Basta ver que tipicamente nas escolas só se tem atividade física uma vez por
semana. Isso é inaceitável. Além disso, a violência urbana faz com que muitas
crianças fiquem presas em casa, na frente da TV, não conseguem ir a pé nem de
bicicleta para a escola.
Quais
os principais impactos em alguém que passa pela infância sendo obeso?
O
impacto na saúde da criança é mais conhecido. A obesidade traz problemas graves
como hipertensão arterial muito alta, problemas osteoarticulares em partes do
corpo como joelho, coluna e tornozelo, além de asma e diabetes.
Mas
também é o lado psicológico, que muitas vezes é subvalorizado. As pessoas não
se dão conta do impacto psicológico de apelidos dados a essas crianças, do
isolamento que elas vivem, e de estereótipos como o menino gordinho que só pode
jogar no gol, por exemplo. São situações que causam traumas que podem ser
levados para a vida adulta.
Mas
afinal, de quem é a culpa, das escolas, dos pais, do governo?
O
desafio da obesidade no mundo é comparável ao do aquecimento global, por sua
complexidade e por envolver diversos fatores e atores. Governo, comunidade
científica, pais e a sociedade como um todo.
É
claro que, no Brasil, a escola tem culpa. Muitas são extremamente omissas. Se,
por um lado, alguns Estados já têm leis proibindo a venda de guloseimas e
refrigerantes nas escolas, por outro, há escolas que vão no caminho contrário.

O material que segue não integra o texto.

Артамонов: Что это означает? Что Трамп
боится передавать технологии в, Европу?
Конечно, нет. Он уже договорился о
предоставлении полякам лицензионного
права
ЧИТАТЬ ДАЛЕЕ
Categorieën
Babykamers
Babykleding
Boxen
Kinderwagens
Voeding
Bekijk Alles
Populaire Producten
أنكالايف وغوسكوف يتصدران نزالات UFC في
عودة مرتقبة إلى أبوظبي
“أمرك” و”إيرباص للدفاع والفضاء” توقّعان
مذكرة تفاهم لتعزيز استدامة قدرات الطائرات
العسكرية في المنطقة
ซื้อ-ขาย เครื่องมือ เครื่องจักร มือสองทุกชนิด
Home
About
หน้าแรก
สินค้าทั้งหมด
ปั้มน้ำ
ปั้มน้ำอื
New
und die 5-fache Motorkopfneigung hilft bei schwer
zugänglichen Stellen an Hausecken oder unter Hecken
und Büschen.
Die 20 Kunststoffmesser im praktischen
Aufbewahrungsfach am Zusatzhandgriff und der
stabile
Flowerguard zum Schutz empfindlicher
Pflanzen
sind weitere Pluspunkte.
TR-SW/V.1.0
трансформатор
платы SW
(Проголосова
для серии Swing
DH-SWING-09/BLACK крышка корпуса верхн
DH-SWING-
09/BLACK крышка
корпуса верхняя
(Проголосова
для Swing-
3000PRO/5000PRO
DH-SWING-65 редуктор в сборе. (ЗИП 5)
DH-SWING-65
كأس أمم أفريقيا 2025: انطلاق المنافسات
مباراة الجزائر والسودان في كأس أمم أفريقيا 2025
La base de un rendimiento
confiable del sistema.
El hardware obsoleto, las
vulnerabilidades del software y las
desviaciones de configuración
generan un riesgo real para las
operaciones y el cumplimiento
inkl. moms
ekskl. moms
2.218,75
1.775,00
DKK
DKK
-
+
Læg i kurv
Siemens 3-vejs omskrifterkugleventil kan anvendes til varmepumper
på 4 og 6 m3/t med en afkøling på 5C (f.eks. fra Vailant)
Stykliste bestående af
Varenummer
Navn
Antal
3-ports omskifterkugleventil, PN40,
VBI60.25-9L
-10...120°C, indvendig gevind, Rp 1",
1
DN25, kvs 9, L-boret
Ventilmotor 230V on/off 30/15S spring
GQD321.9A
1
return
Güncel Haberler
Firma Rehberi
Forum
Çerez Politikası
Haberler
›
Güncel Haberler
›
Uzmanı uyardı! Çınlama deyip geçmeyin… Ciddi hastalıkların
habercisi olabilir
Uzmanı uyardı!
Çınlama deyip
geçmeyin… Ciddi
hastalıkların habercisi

No Rio, a lei que proíbe refrigerante só vale nas públicas. Em muitas das
particulares, a pressão do dono da cantina fez com que o refrigerante fosse
liberado.
E
o governo?
Todos
os níveis do governo precisam estar envolvidos, incluindo o Legislativo e o
Judiciário. O governo tomou algumas medidas interessantes, mas são
insuficientes. E algumas das ações que têm por objetivo o aquecimento da
economia acabam prejudicando o cenário da obesidade no país.
Um
exemplo é a redução dos impostos de carros e geladeiras - itens que trazem
conforto mas que estão relacionados à obesidade. É preciso pensar na saúde
pública quando se quer estimular as vendas.